Call the factory at different times of the day. Do they answer the phone? Do they answer your questions promptly? Take a tour of the factory and fly their demo plane if you can. This can be very revealing. You should always fly before you buy.

There is easily another article's worth of stuff to cover on just the topic of evaluating a kit and a company before you buy.

Dave Prizio

AntiCub
02-23-2012, 05:52 PM
Folks, all this talk about comparing this kit with that kit is good, don't get me wrong, I read every word of it. But without on going support any of the kits mentioned aren't worth much in the final estimation. Will they return calls? Are they "always just to busy" to ship on time? Are their web sites up to date and maintained? Are the manuals up to date and do they fully cover your aircraft? In short will they be there tomorrow to support the kit which you bought today?
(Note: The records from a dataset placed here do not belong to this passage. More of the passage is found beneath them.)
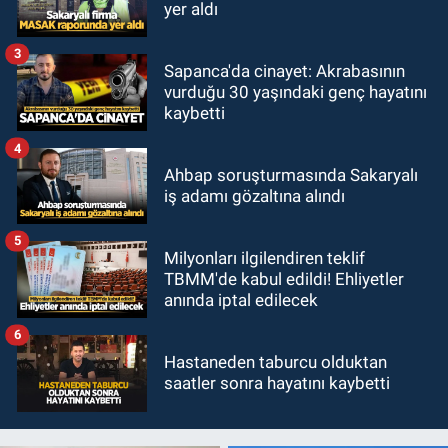
yer aldı
3
Sapanca'da cinayet: Akrabasının
vurduğu 30 yaşındaki genç hayatını
kaybetti
4
Ahbap soruşturmasında Sakaryalı
iş adamı gözaltına alındı
5
Milyonları ilgilendiren teklif
TBMM'de kabul edildi! Ehliyetler
anında iptal edilecek
6
Hastaneden taburcu olduktan
saatler sonra hayatını kaybetti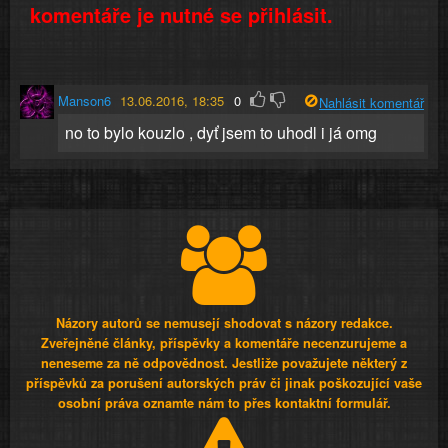
komentáře je nutné se přihlásit.
Manson6
13.06.2016, 18:35
0
Nahlásit komentář
no to bylo kouzlo , dyť jsem to uhodl i já omg
Názory autorů se nemusejí shodovat s názory redakce.
Zveřejněné články, příspěvky a komentáře necenzurujeme a
neneseme za ně odpovědnost. Jestliže považujete některý z
příspěvků za porušení autorských práv či jinak poškozující vaše
osobní práva oznamte nám to přes kontaktní formulář.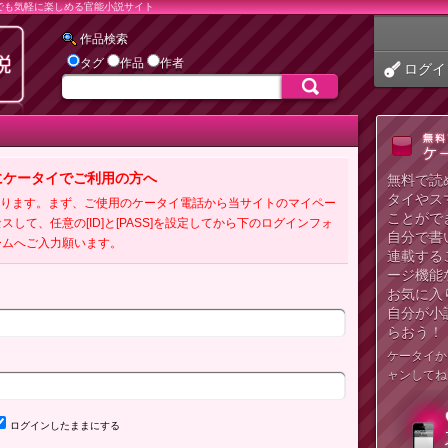
でも気軽に楽しめる官能小説サイト
作品検索
タグ
作品
作者
ログイ
にケータイでご利用の方へ
無料で読
タイやス
必要となります。まず、ご使用のケータイ電話から当サイトのマイペー
ことがで
クセスして、任意の[ID]と[PASS]を設定してから下のログインフォ
自分で書
ームへご入力願います。
連載する
ージ機能
お気に入
自分が小
らおう！
ケータイか
ャンしてね
ログインしたままにする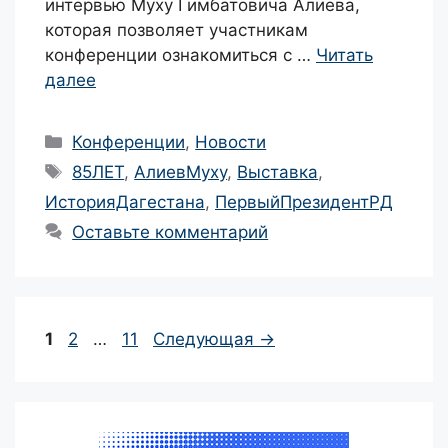
интервью Муху Гимбатовича Алиева,
которая позволяет участникам
конференции ознакомиться с …
Читать
далее
Рубрики
Конференции
,
Новости
Метки
85ЛЕТ
,
АлиевМуху
,
Выставка
,
ИсторияДагестана
,
ПервыйПрезидентРД
Оставьте комментарий
Навигация
Страница
Страница
Страница
1
2
…
11
Следующая
→
записи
Doug, those are some of the prime reason I chose a plane that was intended to be built from plans. Everything on the Patrol is either standard off the shelf hardware, or something I can fabricate myself, or at least have fabricated locally.

However, with most Cub clone kits, I understand that most of the major parts are compatible with certified and even between kits, so parts supply is much less of a concern than with most designs. As for builder support, right here is about the biggest wealth of cub building info I can imagine. :)


There is easily another article's worth of stuff to cover on just the topic of evaluating a kit and a company before you buy.

Dave Prizio
Dave, should we be on the look out for an article along those lines soon?
Phil

Dave Prizio
02-24-2012, 12:08 PM
I will run it past the powers that be and see if there is any interest in such an article.

There are definitely benefits to building a Super Cub clone. You are much less dependent on one manufacturer for parts. And even if the assembly instructions that came with your kit are not so hot, there is a wealth of information available that can be tapped here on this forum or just by looking at a Super Cub parked at your local airport.